I am trying to change the account lockout threshold for all the users on our domain. The threshold should be three, but there are users who get locked out after one mistyped password, and others who can try six or seven times before getting locked out.
We have Windows Server 2008 R2, and all users are on a single domain. In the Group Policy Management, I have tried following the Group Policy path of [GPO]\Computer Configuration\Windows Settings\Security Settings\Account Policies\Password Policy but none of my GPO's (existing or newly created ones) have an Account Policies setting under Security Settings. I have expanded all the different paths looking for it, and I have had no luck. I have also tried doing this from the Server Manager with the same outcome.
I have tried MMC.exe, and GPO's created in this have the correct path, but the GPO's created here seem to be associated only with computers, not with the domain as a whole. I set one up on Local Computer (the server), and it seemed to affect some users, but not others.

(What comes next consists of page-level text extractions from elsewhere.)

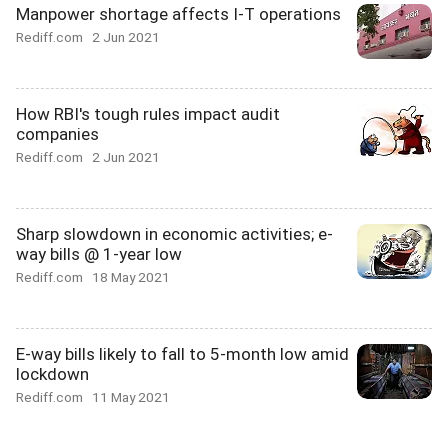
Manpower shortage affects I-T operations
Rediff.com
2 Jun 2021
How RBI's tough rules impact audit
companies
Rediff.com
2 Jun 2021
Sharp slowdown in economic activities; e-
way bills @ 1-year low
Rediff.com
18 May 2021
E-way bills likely to fall to 5-month low amid
lockdown
Rediff.com
11 May 2021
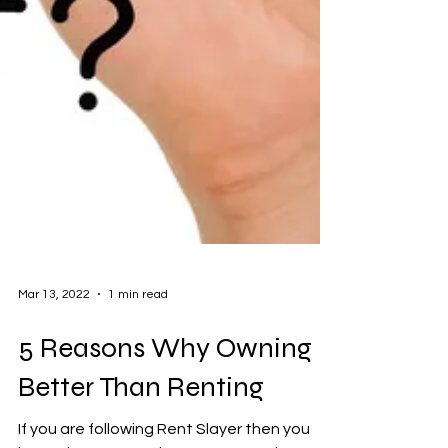
Mar 13, 2022
1 min read
5 Reasons Why Owning is
Better Than Renting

I suspect a possible cause (or contributor) to the problem may be a missing SYSVOL file for an Account Lockout GPO. This is a GPO that existed before I began working here, and was disabled by someone trying to fix the lockout issues. I am unsure as to when, why, or by whom the SYSVOL file was deleted/moved. Because the SYSVOL file is missing, I simply get an error saying that the computer cannot find the path specified and I may not have permissions when I attempt to view this GPO.
I have been researching online what to do in this situation, but have yet to come across anything helpful. I would appreciate any solutions or advice, as I am fairly new to this, and running out of ideas quickly.